El humo se volvió especialmente denso, fruto de la combustión de los productos químicos, y el olor ya resultaba insoportable, además de peligroso para sus pulmones. Las llamas empezaron a bajar su furia, al no encontrar tanto combustible del que alimentarse, señal de que el fuego se había estabilizado y allí ya no había nada más que hacer. El líder decidió que era el momento de desaparecer; le hubiera gustado quedarse y comprobar el estado en el que quedaban los cuerpos, pero sabía que era absurdo. El trabajo había sido limpio, y era arriesgado permanecer más tiempo, pues alguien podría ver las llamas y alertar a las autoridades locales. Lo último que deseaba era tener que disparar a un policía mexicano. Bastante follón habían organizado ya, se dijo, pensando en los tres cadáveres que habían dejado kilómetros atrás. En cualquier momento alguien los encontraría y aquella zona pasaría a ser un hervidero de actividad.

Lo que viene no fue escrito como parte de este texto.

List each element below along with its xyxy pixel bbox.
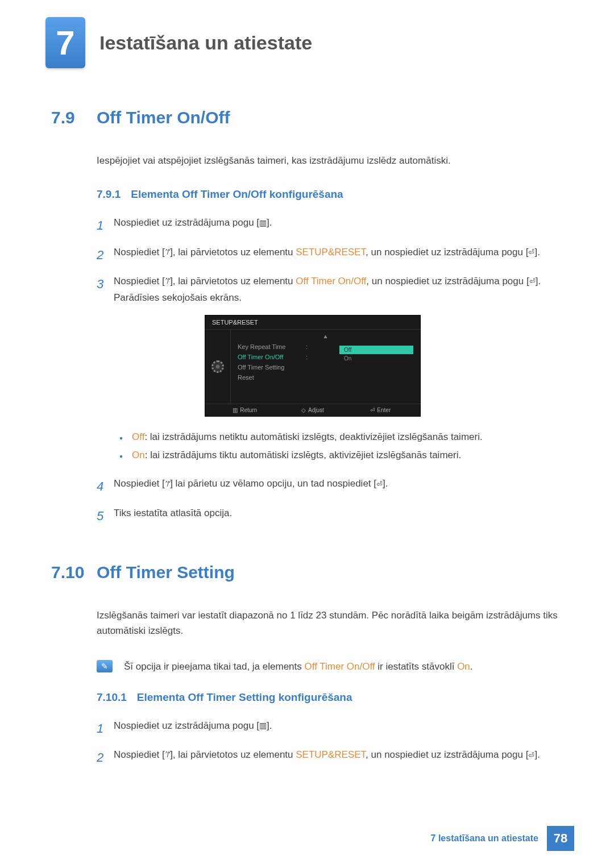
- subsection-number: 7.10.1: [97, 691, 127, 704]
- osd-window: SETUP&RESET ▲ Key Repeat Time : Off Time…: [205, 315, 421, 417]
- subsection-heading: 7.10.1 Elementa Off Timer Setting konfig…: [97, 691, 574, 704]
- bullet-icon: ●: [119, 446, 132, 464]
- chapter-header: 7 Iestatīšana un atiestate: [45, 17, 574, 68]
- enter-icon: ⏎: [370, 407, 375, 413]
- menu-icon: ▥: [233, 407, 238, 413]
- up-down-icon: ˄/˅: [165, 276, 170, 287]
- step-number: 1: [97, 718, 114, 739]
- step-text: Nospiediet [˄/˅], lai pārvietotos uz ele…: [114, 747, 574, 763]
- step-list: 1 Nospiediet uz izstrādājuma pogu [▥]. 2…: [97, 718, 574, 769]
- step-number: 2: [97, 747, 114, 768]
- osd-menu-item: Off Timer Setting: [238, 364, 306, 371]
- step-list: 4 Nospiediet [˄/˅] lai pārietu uz vēlamo…: [97, 476, 574, 526]
- enter-icon: ⏎: [528, 246, 534, 259]
- enter-icon: ⏎: [529, 275, 536, 288]
- osd-menu-item: Reset: [238, 374, 306, 381]
- up-arrow-icon: ▲: [231, 333, 420, 339]
- note-row: ✎ Šī opcija ir pieejama tikai tad, ja el…: [97, 659, 574, 674]
- osd-footer-label: Adjust: [308, 407, 324, 413]
- adjust-icon: ◇: [301, 407, 306, 413]
- osd-footer-label: Enter: [377, 407, 391, 413]
- step-text: Nospiediet uz izstrādājuma pogu [▥].: [114, 215, 574, 231]
- section-title: Off Timer On/Off: [97, 108, 230, 127]
- step-number: 1: [97, 215, 114, 236]
- enter-icon: ⏎: [376, 478, 383, 491]
- step-text: Nospiediet [˄/˅], lai pārvietotos uz ele…: [114, 244, 574, 261]
- section-heading: 7.9 Off Timer On/Off: [51, 108, 574, 127]
- bullet-icon: ●: [119, 428, 132, 446]
- osd-footer-label: Return: [240, 407, 257, 413]
- menu-icon: ▥: [259, 719, 267, 733]
- osd-option: On: [339, 354, 413, 363]
- step-text: Nospiediet [˄/˅] lai pārietu uz vēlamo o…: [114, 476, 574, 492]
- section-intro: Iespējojiet vai atspējojiet izslēgšanās …: [97, 153, 574, 168]
- note-icon: ✎: [97, 660, 113, 672]
- enter-icon: ⏎: [528, 749, 534, 762]
- section-intro: Izslēgšanās taimeri var iestatīt diapazo…: [97, 608, 574, 638]
- step-list: 1 Nospiediet uz izstrādājuma pogu [▥]. 2…: [97, 215, 574, 306]
- up-down-icon: ˄/˅: [165, 479, 170, 490]
- section-heading: 7.10 Off Timer Setting: [51, 563, 574, 582]
- step-number: 2: [97, 244, 114, 265]
- section-number: 7.9: [51, 108, 97, 127]
- up-down-icon: ˄/˅: [165, 247, 170, 258]
- note-text: Šī opcija ir pieejama tikai tad, ja elem…: [124, 659, 473, 674]
- step-number: 5: [97, 505, 114, 526]
- bullet-text: Off: lai izstrādājums netiktu automātisk…: [132, 428, 483, 446]
- step-text: Nospiediet uz izstrādājuma pogu [▥].: [114, 718, 574, 734]
- subsection-title: Elementa Off Timer On/Off konfigurēšana: [131, 188, 343, 201]
- step-text: Tiks iestatīta atlasītā opcija.: [114, 505, 574, 522]
- step-number: 4: [97, 476, 114, 497]
- section-number: 7.10: [51, 563, 97, 582]
- osd-header: SETUP&RESET: [205, 315, 420, 330]
- menu-icon: ▥: [259, 217, 267, 230]
- osd-menu-item-active: Off Timer On/Off: [238, 354, 306, 360]
- subsection-title: Elementa Off Timer Setting konfigurēšana: [137, 691, 352, 704]
- osd-menu-item: Key Repeat Time: [238, 343, 306, 350]
- page-number: 78: [547, 826, 574, 851]
- gear-icon: [211, 360, 224, 373]
- up-down-icon: ˄/˅: [165, 749, 170, 761]
- bullet-text: On: lai izstrādājums tiktu automātiski i…: [132, 446, 461, 464]
- page-footer: 7 Iestatīšana un atiestate 78: [431, 826, 574, 851]
- chapter-title: Iestatīšana un atiestate: [99, 32, 312, 54]
- subsection-number: 7.9.1: [97, 188, 121, 201]
- osd-option-selected: Off: [339, 346, 413, 354]
- chapter-number-badge: 7: [45, 17, 85, 68]
- step-number: 3: [97, 273, 114, 294]
- subsection-heading: 7.9.1 Elementa Off Timer On/Off konfigur…: [97, 188, 574, 201]
- bullet-list: ● Off: lai izstrādājums netiktu automāti…: [119, 428, 574, 465]
- step-text: Nospiediet [˄/˅], lai pārvietotos uz ele…: [114, 273, 574, 306]
- section-title: Off Timer Setting: [97, 563, 235, 582]
- footer-chapter-label: 7 Iestatīšana un atiestate: [431, 833, 538, 844]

Dio una orden y sus hombres se replegaron, borrando sus huellas de forma mucho más profesional y eficiente de lo que Lia había hecho con las suyas. Acudiera alguien o no al maldito fuego, pensó el líder, no estaba dispuesto a facilitarle las cosas. Varios minutos después ya estaban a cientos de metros del lugar donde la hoguera seguía consumiendo los escasos restos que quedaban de carne, grasa y huesos. El líder sintió su olor en lo más hondo de su cerebro, mezclado con el de la sangre fresca. Asqueado, intentó pensar en su familia mientras apretaba el paso, y esta vez la imagen de sus dos hijas no logró reconfortarle.